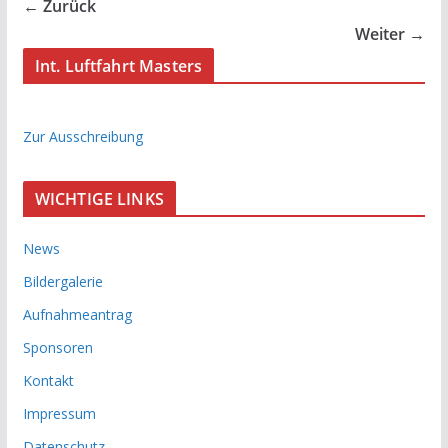
← Zurück
Weiter →
Int. Luftfahrt Masters
Zur Ausschreibung
WICHTIGE LINKS
News
Bildergalerie
Aufnahmeantrag
Sponsoren
Kontakt
Impressum
Datenschutz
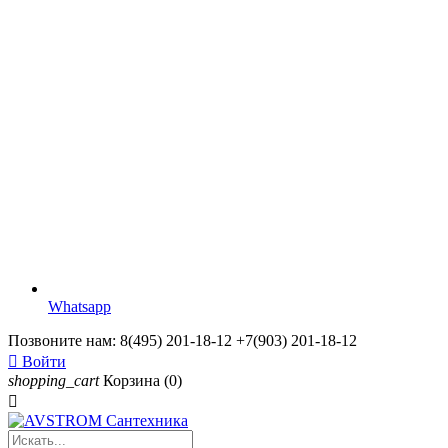
Whatsapp
Позвоните нам:
8(495) 201-18-12 +7(903) 201-18-12

Войти
shopping_cart
Корзина
(0)

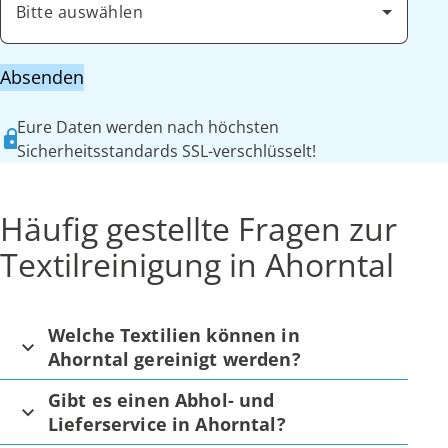
Bitte auswählen
Absenden
Eure Daten werden nach höchsten
Sicherheitsstandards SSL-verschlüsselt!
Häufig gestellte Fragen zur
Textilreinigung in Ahorntal
Welche Textilien können in
Ahorntal gereinigt werden?
Gibt es einen Abhol- und
Lieferservice in Ahorntal?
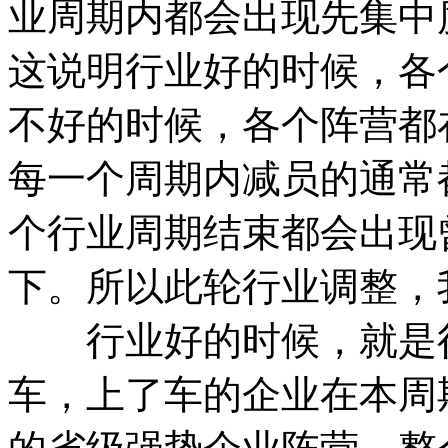
业周期内都会出现先集中
这说明行业好的时候，各
不好的时候，各个阵营都
每一个周期内减员的通常
个行业周期结束都会出现
下。所以此轮行业调整，
行业好的时候，就是行
车，上了车的企业在本周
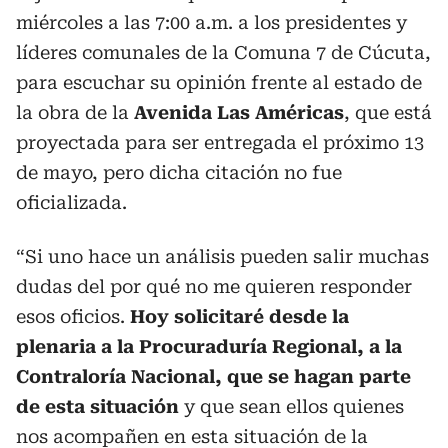
miércoles a las 7:00 a.m. a los presidentes y
líderes comunales de la Comuna 7 de Cúcuta,
para escuchar su opinión frente al estado de
la obra de la
Avenida Las Américas
, que está
proyectada para ser entregada el próximo 13
de mayo, pero dicha citación no fue
oficializada.
“Si uno hace un análisis pueden salir muchas
dudas del por qué no me quieren responder
esos oficios.
Hoy solicitaré desde la
plenaria a la Procuraduría Regional, a la
Contraloría Nacional, que se hagan parte
de esta situación
y que sean ellos quienes
nos acompañen en esta situación de la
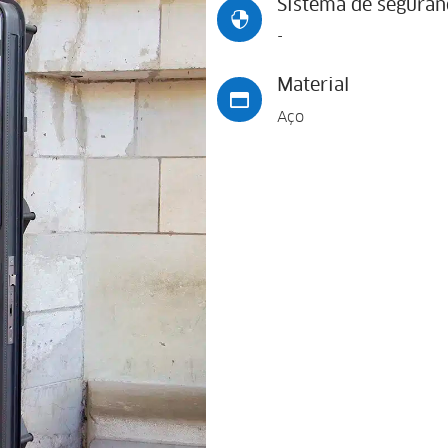
Sistema de seguran

-
Material

Aço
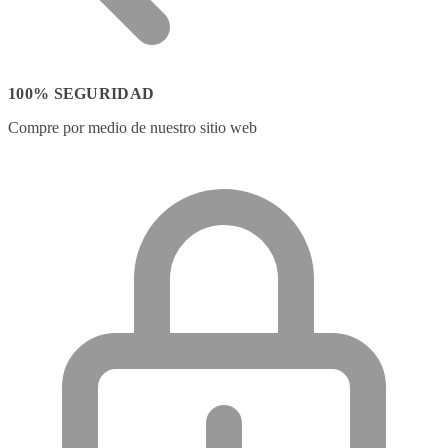
100% SEGURIDAD
Compre por medio de nuestro sitio web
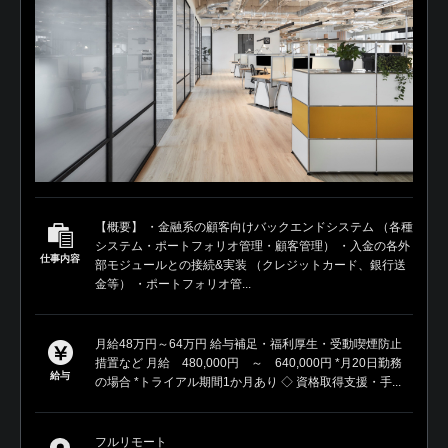
【概要】 ・金融系の顧客向けバックエンドシステム （各種
システム・ポートフォリオ管理・顧客管理） ・入金の各外
仕事内容
部モジュールとの接続&実装 （クレジットカード、銀行送
金等） ・ポートフォリオ管...
月給48万円～64万円 給与補足・福利厚生・受動喫煙防止
措置など 月給 480,000円 ～ 640,000円 *月20日勤務
給与
の場合 *トライアル期間1か月あり ◇ 資格取得支援・手...
フルリモート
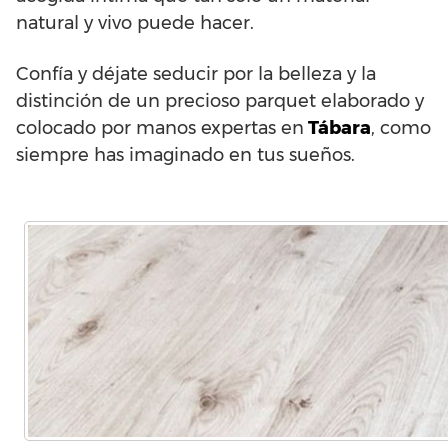
natural y vivo puede hacer.
Confía y déjate seducir por la belleza y la
distinción de un precioso parquet elaborado y
colocado por manos expertas en
Tábara
, como
siempre has imaginado en tus sueños.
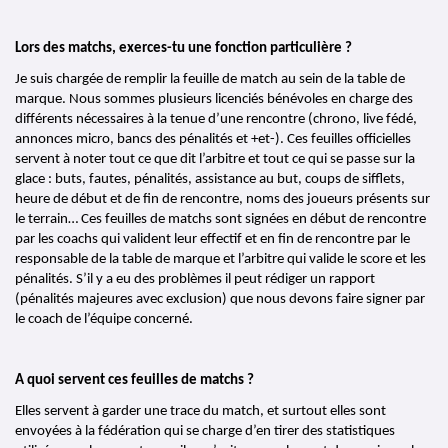
Lors des matchs, exerces-tu une fonction particulière ?
Je suis chargée de remplir la feuille de match au sein de la table de 
marque. Nous sommes plusieurs licenciés bénévoles en charge des 
différents nécessaires à la tenue d’une rencontre (chrono, live fédé, 
annonces micro, bancs des pénalités et +et-). Ces feuilles officielles 
servent à noter tout ce que dit l’arbitre et tout ce qui se passe sur la 
glace : buts, fautes, pénalités, assistance au but, coups de sifflets, 
heure de début et de fin de rencontre, noms des joueurs présents sur 
le terrain… Ces feuilles de matchs sont signées en début de rencontre 
par les coachs qui valident leur effectif et en fin de rencontre par le 
responsable de la table de marque et l’arbitre qui valide le score et les 
pénalités. S’il y a eu des problèmes il peut rédiger un rapport 
(pénalités majeures avec exclusion) que nous devons faire signer par 
le coach de l’équipe concerné.
A quoi servent ces feuilles de matchs ?
Elles servent à garder une trace du match, et surtout elles sont 
envoyées à la fédération qui se charge d’en tirer des statistiques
────────────────────────────────────────
## YOUR TASK
Count how many lines in the data contain the word "para". Reply with that number only.

## SOLUTION BELOW
2